About the Pacific ‘Ring of fire-
- The Pacific ‘Ring of Fire’ or Pacific rim, or the Circum-Pacific Belt, is an area along the Pacific Ocean.
- It is a long horseshoe-shaped seismically active belt of earthquake epicenters, volcanoes, and tectonic plate boundaries.
- It is home to about 75 per cent of the world’s volcanoes i.e,. more than 450 volcanoes.
- Also, about 90 per cent of the world’s earthquakes occur here.
- Its length is over 40,000 kilometers and traces from New Zealand clockwise in an almost circular arc covering Tonga, Kermadec Islands, Indonesia, moving up to the Philippines, Japan, and stretching eastward to the Aleutian Islands, then southward along the western coast of North America and South America.
- The area is along several tectonic plates including the Pacific plate, Philippine Plate, Juan de Fuca plate, Cocos plate, Nazca plate, and North American plate.
- The movement of these plates or tectonic activity makes the area witness abundant earthquakes and tsunamis every year.
- Along much of the Ring of Fire, tectonic plates move towards each other creating subduction zones.
- This is a very slow process – a movement of just one or two inches per year.
- As this subduction happens, rocks melt, become magma and move to Earth’s surface and cause volcanic activity.
- Subduction zones are also where most of the violent earthquakes on the planet occur.
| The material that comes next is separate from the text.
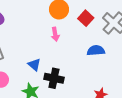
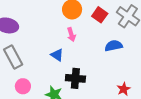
blue triangle: (34, 65) -> (57, 55), moved

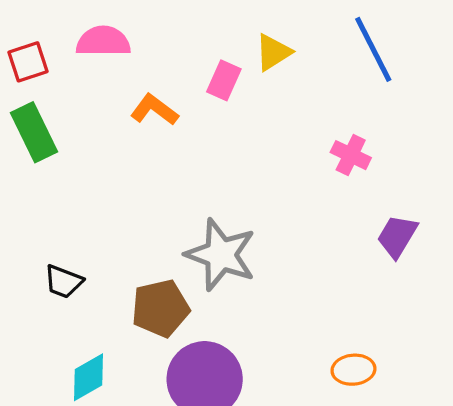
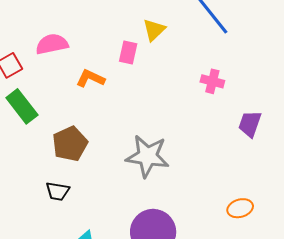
brown pentagon: (160, 308) -> (70, 144), moved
- Major volcanic events that have occurred within the Ring of Fire since 1800 included the eruptions of Mount Tambora (1815), Krakatoa (1883), Novarupta (1912), Mount Saint Helens (1980), Mount Ruiz (1985), and Mount Pinatubo (1991).
- The Ring of Fire has been the setting for several of the largest earthquakes in recorded history, including the Chile earthquake of 1960, the Alaska earthquake of 1964, the Chile earthquake of 2010, and the Japan earthquake of 2011 as well as the earthquake that produced the devastating Indian Ocean tsunami of 2004.
- The December 26, 2004 earthquake occurred along the subduction zone where the Indian Plate was subducted beneath the Burma plate.
- In the case of Tonga, the Pacific Plate was pushed down below the Indo-Australian Plate and Tonga plate, causing the molten rock to rise above and form the chain of volcanoes.